** Study material **

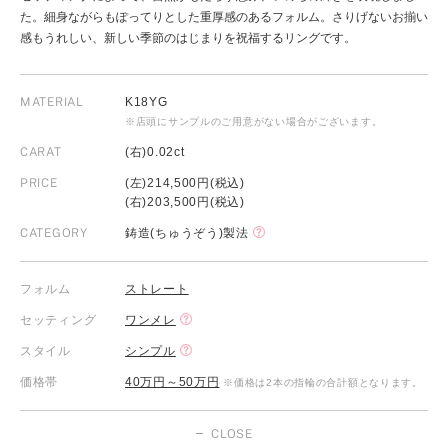
た。細身ながらもぽってりとした重厚感のあるフォルム。さりげないお揃い
感もうれしい、新しい季節のはじまりを祝福するリングです。
MATERIAL
K18YG
※店頭にサンプルのご用意がない場合がございます。
CARAT
(右)0.02ct
PRICE
(左)214,500円(税込)
(右)203,500円(税込)
CATEGORY
鋳造(ちゅうぞう)製法
フォルム
ストレート
セッティング
ワンメレ
スタイル
シンプル
価格帯
40万円～50万円
※価格は2本の指輪の合計額となります。
CLOSE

** Work task **
Any picture in the material is to be dropped; the rest is repeated exactly.

** Your response **
た。細身ながらもぽってりとした重厚感のあるフォルム。さりげないお揃い
感もうれしい、新しい季節のはじまりを祝福するリングです。
MATERIAL
K18YG
※店頭にサンプルのご用意がない場合がございます。
CARAT
(右)0.02ct
PRICE
(左)214,500円(税込)
(右)203,500円(税込)
CATEGORY
鋳造(ちゅうぞう)製法
フォルム
ストレート
セッティング
ワンメレ
スタイル
シンプル
価格帯
40万円～50万円
※価格は2本の指輪の合計額となります。
CLOSE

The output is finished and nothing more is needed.